__Problem requirements__
Give the entries again exactly, without pictures.

__Records for processing__
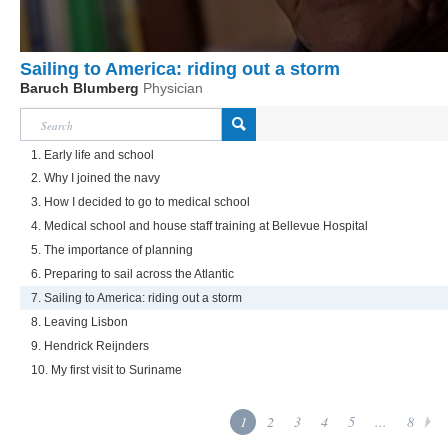
Sailing to America: riding out a storm
Baruch Blumberg
Physician
1. Early life and school
2. Why I joined the navy
3. How I decided to go to medical school
4. Medical school and house staff training at Bellevue Hospital
5. The importance of planning
6. Preparing to sail across the Atlantic
7. Sailing to America: riding out a storm
8. Leaving Lisbon
9. Hendrick Reijnders
10. My first visit to Suriname
1
2
3
4
5
...
8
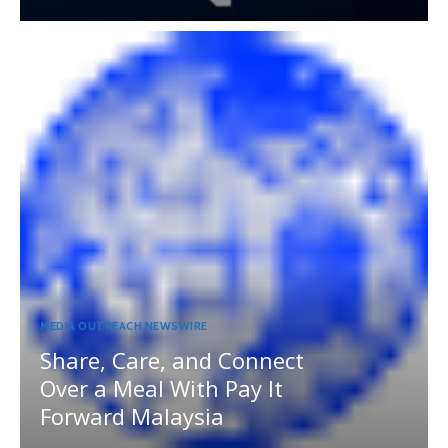
MEDIA OUTREACH NEWSWIRE
Share, Care, and Connect
Over a Meal With Pay It
Forward Malaysia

__Your solution__
Sailing to America: riding out a storm
Baruch Blumberg
Physician
1. Early life and school
2. Why I joined the navy
3. How I decided to go to medical school
4. Medical school and house staff training at Bellevue Hospital
5. The importance of planning
6. Preparing to sail across the Atlantic
7. Sailing to America: riding out a storm
8. Leaving Lisbon
9. Hendrick Reijnders
10. My first visit to Suriname
1
2
3
4
5
...
8
MEDIA OUTREACH NEWSWIRE
Share, Care, and Connect
Over a Meal With Pay It
Forward Malaysia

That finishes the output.